1. State your health outcome of interest. (It could be the one you used for week #2 or another one.) Pick two key behaviors that are important factors leading to your health outcome. Explain the importance of these behaviors either for etiology, prevention, or intervention. (If none of the behaviors in the readings are important for your health outcome, suggest another behavior that is.)
An outcome that I study is HIV acquisition, which in the individual responsibility model is felt to be related to several behaviors, including 1. High risk sex; 2. Use of condoms. In the individual responsibility model, people should avoid HIV acquisition by not practicing high risk sex and if one chooses to participate in high risk sex, reducing risk of transmission with condoms. High-risk sex is related to HIV acquisition in that certain types of sex are associated with higher risks of HIV acquisition. Condoms are commonly seen as a harm reduction strategy for those who have high risk sex. Unfortunately, condoms are not as effective as commonly thought, with some analyses suggesting efficacy only if they are used 100% of the time in men who have sex with men (MSM). The ability to avoid high risk sex and use condoms is strongly influenced by social determinants such as resources, power imbalance in relationships, etc., which influence the power of individuals to make informed choices.
2. Describe how you would study the role of one of the behaviors described for question #1 and your health outcome of interest. Incorporate a social factor (e.g. race/ethnicity, social exclusion, stress) in the study approach.
High risk sex has been previously studied extensively as a risk factor for HIV acquisition. Predominant strategies have included diaries, sometimes supported by smartphone apps, where participants self-report the frequencies, partners, and types of sex they have. Other strategies have included studying partnerships that may have higher risk of HIV acquisition, such as sero-different partnerships when the PLWH does not have ART available in their country, in those starting ART, or in partnerships in which the PLWH is virally suppressed. Race/ethnicity impacts high risk sex in that in certain racial-ethnic groups the choice of partners is influenced by attitudes towards homosexuality, and attitudes towards medical care and testing. These attitudes and behaviors also intersect with incarceration rates, education, and wealth. Research studying sex in different racial/ethnic groups could utilize qualitative research to learn terminology and themes that are relevant to the culture of interest, increasing quality of the research and engagement.
3. If key health behaviors (e.g. smoking, exercise, nutritious diet) are strongly influenced by neighborhood, income, and/or education, do we need to continue to study how these behaviors influence health outcomes?
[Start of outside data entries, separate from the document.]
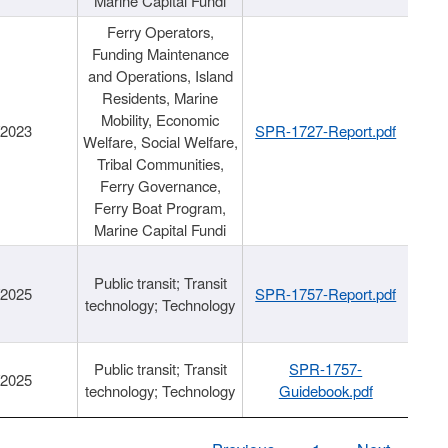
Marine Capital Fundi
Ferry Operators,
Funding Maintenance
and Operations, Island
Residents, Marine
Mobility, Economic
/2023
SPR-1727-Report.pdf
Welfare, Social Welfare,
Tribal Communities,
Ferry Governance,
Ferry Boat Program,
Marine Capital Fundi
Public transit; Transit
/2025
SPR-1757-Report.pdf
technology; Technology
Public transit; Transit
SPR-1757-
/2025
technology; Technology
Guidebook.pdf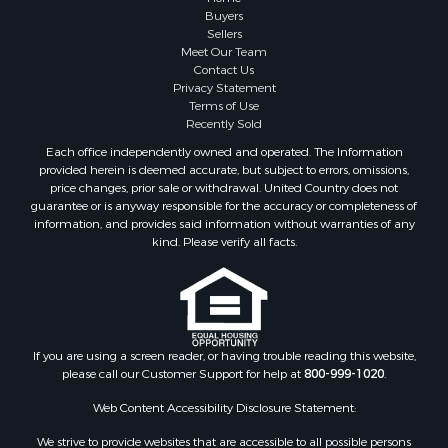
Fishing for Sale
Buyers
Sellers
Investment & Income for Sale
Meet Our Team
Home in Town for Sale
Contact Us
Land for Sale
Privacy Statement
Terms of Use
Search By County
Recently Sold
Properties for sale in Duval county, FL
Each office independently owned and operated. The Information
Properties for sale in Alachua county, FL
provided herein is deemed accurate, but subject to errors, omissions,
Properties for sale in Polk county, FL
price changes, prior sale or withdrawal. United Country does not
guarantee or is anyway responsible for the accuracy or completeness of
Properties for sale in Columbia county, FL
information, and provides said information without warranties of any
Properties for sale in Marion county, FL
kind. Please verify all facts.
Properties for sale in Leon county, FL
Properties for sale in Madison county, FL
Properties for sale in Lafayette county, FL
Properties for sale in Union county, FL
Properties for sale in Taylor county, FL
If you are using a screen reader, or having trouble reading this website,
please call our Customer Support for help at
800-999-1020
.
Properties for sale in Lee county, FL
Properties for sale in Hamilton county, FL
Web Content Accessibility Disclosure Statement:
Properties for sale in Highlands county, FL
We strive to provide websites that are accessible to all possible persons
Properties for sale in Putnam county, FL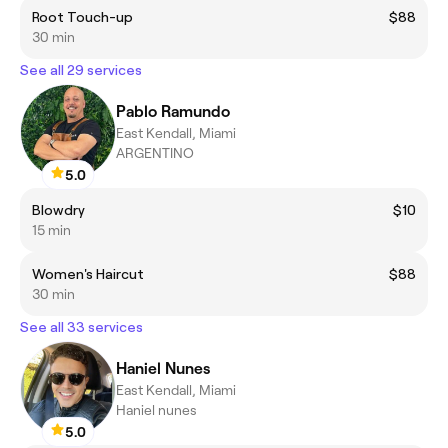
Root Touch-up
$88
30 min
See all 29 services
Pablo Ramundo
East Kendall, Miami
ARGENTINO
5.0
Blowdry
$10
15 min
Women's Haircut
$88
30 min
See all 33 services
Haniel Nunes
East Kendall, Miami
Haniel nunes
5.0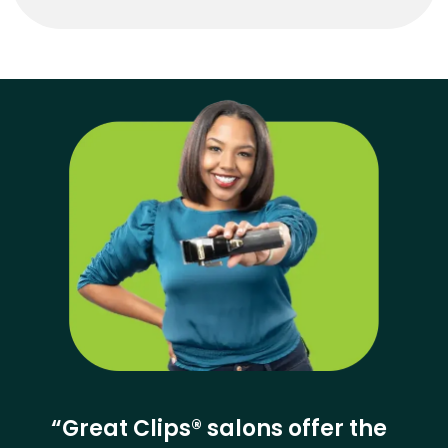
“Great Clips® salons offer the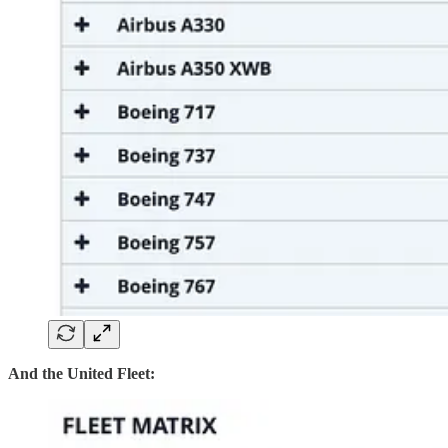
And the United Fleet: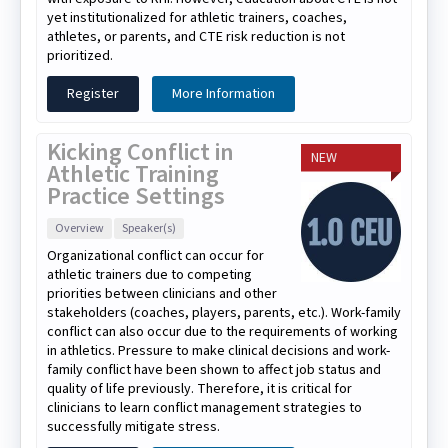
yet institutionalized for athletic trainers, coaches,
athletes, or parents, and CTE risk reduction is not
prioritized.
Register
More Information
Kicking Conflict in
NEW
Athletic Training
Practice Settings
Overview
Speaker(s)
Organizational conflict can occur for
athletic trainers due to competing
priorities between clinicians and other
stakeholders (coaches, players, parents, etc.). Work-family
conflict can also occur due to the requirements of working
in athletics. Pressure to make clinical decisions and work-
family conflict have been shown to affect job status and
quality of life previously. Therefore, it is critical for
clinicians to learn conflict management strategies to
successfully mitigate stress.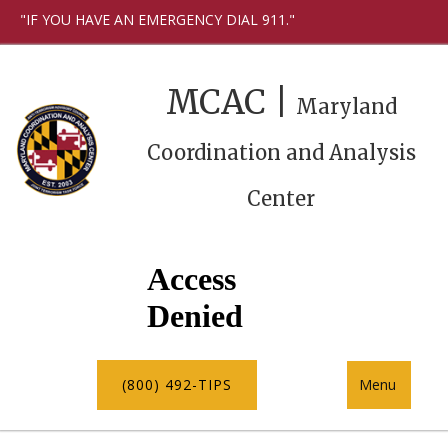
"IF YOU HAVE AN EMERGENCY DIAL 911."
MCAC |
Maryland
Coordination and Analysis
Center
(800) 492-TIPS
Menu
Why or why not?
Although I agree that there is an outsize focus on health behaviors rather than the social determinants of health which underlie them, study of how neighborhood, income, and/or education intersect with and influence behaviors can allow researchers to target disparities that will have the largest impact on health outcomes. Reduction of smoking via limiting targeted advertisements towards racial/ethnic groups could make a significant impact on mortality. Investing in fruit and vegetable stands within neighborhoods would necessarily need to study changes in diet as a proximate, relatively easy to study outcome of an intervention, that could to reduction in prediabetes. Behaviors are therefore seen as mediators and process indicators rather than the ends in themselves. By studying the intersection of social determinants of health and behaviors, researchers can target interventions towards interventions most likely to lead to benefits in outcomes such as mortality and perceived health status.